Un monje tibetano avanza entre las calles del monasterio de Labrang
Lamas domesticados
Labrang permaneció durante siglos sumido en luchas étnicas y soberanas. Por eso no es casual que fuera aquí donde el Partido Comunista desarrolló el procedimiento adecuado para someter al budismo tibetano. En su máximo esplendor, allá por 1957, el monasterio llegó a acoger a casi 4.000 monjes. Un año después, sin embargo, las autoridades echaron el cierre. Al poco llegaría el levantamiento tibetano sofocado con brutalidad, y luego la enajenación totalitaria de la Revolución Cultural. El sexto Jamyang Zhepa fue forzado a renunciar a sus votos, contraer matrimonio con una mujer musulmana y abandonar el recinto para mudarse a la capital de la provincia, Lanzhou, su lugar de residencia actual.

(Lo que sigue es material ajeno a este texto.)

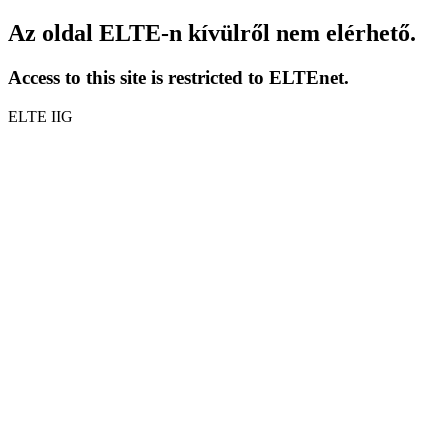
Az oldal ELTE-n kívülről nem elérhető.
Access to this site is restricted to ELTEnet.
ELTE IIG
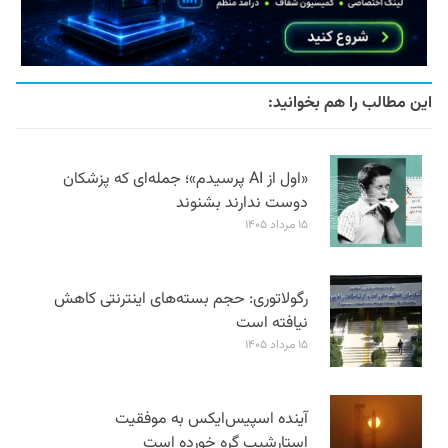
این مطالب را هم بخوانید:
«اول از AI پرسیدم»؛ جمله‌ای که پزشکان
دوست ندارند بشنوند
۱۵ مرداد ۱۴۰۵
رگولاتوری: حجم بسته‌های اینترنتی کاهش
نیافته است
۱۵ مرداد ۱۴۰۵
آینده اسپیس‌ایکس به موفقیت
استارشیپ گره خورده است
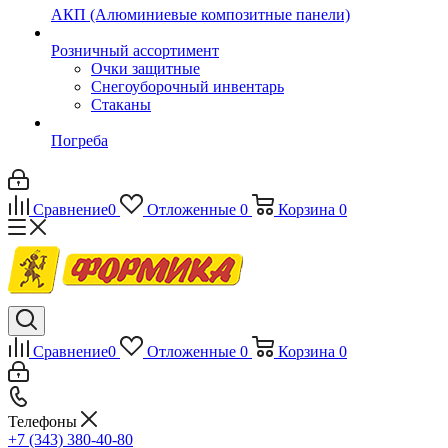
АКП (Алюминиевые композитные панели)
Розничный ассортимент
Очки защитные
Снегоуборочный инвентарь
Стаканы
Погреба
Сравнение
0
Отложенные
0
Корзина
0
Сравнение
0
Отложенные
0
Корзина
0
Телефоны
+7 (343) 380-40-80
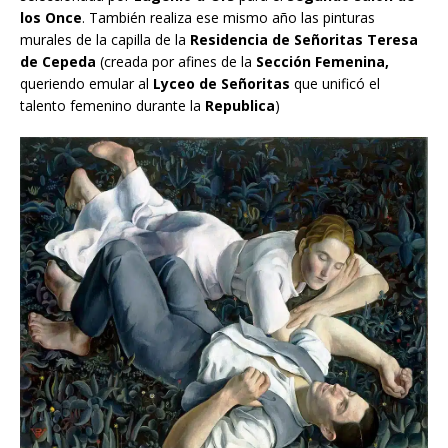
los Once
. También realiza ese mismo año las pinturas
murales de la capilla de la
Residencia de Señoritas Teresa
de Cepeda
(creada por afines de la
Sección Femenina,
queriendo emular al
Lyceo de Señoritas
que unificó el
talento femenino durante la
Republica
)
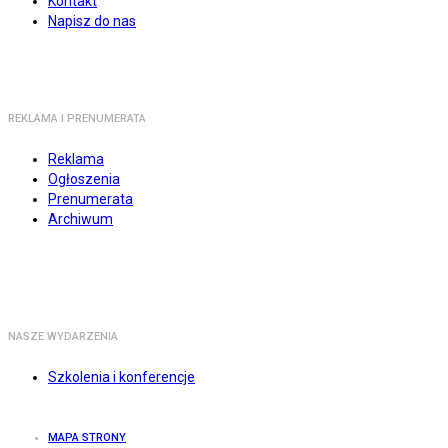
Kontakt
Napisz do nas
REKLAMA I PRENUMERATA
Reklama
Ogłoszenia
Prenumerata
Archiwum
NASZE WYDARZENIA
Szkolenia i konferencje
MAPA STRONY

El hueco de su legitimidad no quedó vacío, sino que lo ocupó la segunda autoridad de Labrang, el sexto Gungthang Rinponche, quien se había convertido en una figura de inmensa popularidad por negarse a cooperar con las tropas comunistas que invadieron Tíbet en 1950. Después de dos décadas entre rejas, en 1979 regresó a la región, donde comenzó a captar fondos para arreglar los templos, y en 1980 resacralizó Labrang tras varios años abierto como mero reclamo turístico.
Un monje tibetano pasea frente a un mural del Partido Comunista Chino en Xiahe
Dada la imposibilidad de descabezar la jerarquía, el régimen trató de doblegarla por la fuerza bruta. Corría el año 1995 cuando un niño de seis años llamado Gedhun Choekyi Nyima fue escogido como undécimo Panchen Lama, la segunda figura del budismo tibetano. Este fue secuestrado de inmediato por el Gobierno, quien colocó en su lugar a otro chico, de nombre Gyancain Norbu. El Panchen Lama oficialista, sin embargo, carece de credibilidad o ascendiente alguno ante la comunidad tibetana, por lo que tampoco resulta útil, mientras que el auténtico permanece en paradero desconocido sine die.
La clave, por tanto, consistía en dominar el «tulku», el proceso de búsqueda, identificación y educación de las nuevas reencarnaciones. La oportunidad idónea surgió, precisamente, con la muerte en el año 2000 del sexto lama Gungthang, quien tras colaborar con las autoridades hasta llegar a ser miembro de la Conferencia Consultiva Política había vuelto a caer en desgracia por rechazar al fraudulento Panchen Lama. Así, el séptimo Gungthang Rinponche fue entronizado en 2006 tras haber sido seleccionado mediante la supervisión gubernamental, de acuerdo al Reglamento de Asuntos Religiosos aprobado en 2004.
El objetivo último de esta estrategia, después de tantas décadas de perfeccionamiento, pretende controlar al siguiente Dalái Lama, un hito cada vez más cercano dada la reciente celebración de su nonagésimo cumpleaños, para así amansar de manera definitiva al budismo tibetano y, con él, a lo que queda de Tíbet.
Ese día está próximo, pero no será hoy. El sol desciende entre las colinas, las sombras se alargan, los turistas se encaminan a la salida. En el monasterio de Labrang solo quedan ya los monjes que regresan silenciosos a sus aposentos, y en sus zancadas imperturbables se adivina la continuidad de un legado milenario, otra jornada más.